The company said the agreement with the Department of Justice and Food and Drug Administration, which restricts the manufacture and sale of certain sleep therapy and respiratory devices, "provides clarity and a roadmap to demonstrate compliance with regulatory requirements and to restore the Philips Respironics business".

Respironics initiated a voluntary recall "of significant scale" in June 2021 after finding that the soundproofing foam used in certain devices might degrade into particles that could be ingested or inhaled by users. According to FDA data, more than 15m devices were recalled altogether.
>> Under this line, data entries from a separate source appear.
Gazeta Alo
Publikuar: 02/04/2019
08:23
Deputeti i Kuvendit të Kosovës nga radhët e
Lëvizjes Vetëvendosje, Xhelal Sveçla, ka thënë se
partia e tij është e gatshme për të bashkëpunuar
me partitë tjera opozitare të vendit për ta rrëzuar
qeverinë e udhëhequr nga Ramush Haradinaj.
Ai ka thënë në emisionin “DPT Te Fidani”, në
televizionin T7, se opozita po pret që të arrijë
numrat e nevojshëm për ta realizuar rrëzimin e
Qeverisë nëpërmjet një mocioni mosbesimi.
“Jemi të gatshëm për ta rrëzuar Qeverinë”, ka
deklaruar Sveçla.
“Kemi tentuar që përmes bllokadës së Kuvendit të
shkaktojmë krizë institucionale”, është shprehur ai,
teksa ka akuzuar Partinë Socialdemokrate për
In a statement on Wednesday, Philips said that more than 99% of registered Continuous Positive Airway Pressure (CPAP) or Bilevel Positive Airway Pressure (BiPAP) devices have been remediated, but the remediation of ventilators is ongoing.

Philips must now prove it can comply with the FDA's manufacturing practice requirements via the Quality System Regulation.

"Until the relevant requirements of the consent decree are met, Philips Respironics will not resume selling new CPAP or BiPAP devices or other respiratory care devices in the US," the company said, after having stopped selling the devices in 2021.

"Strengthening patient safety and quality remains Philips' highest priority and the increased scrutiny will help us to improve even more," said Philips chief executive Roy Jakobs.

"With the agreement on a consent decree for Philips Respironics in place, we now have a clear path forward to gradually restore the business, serving patients around the world."

Koninklijke Philips shares were up nearly 3% at €19.61 by 1127 CEST.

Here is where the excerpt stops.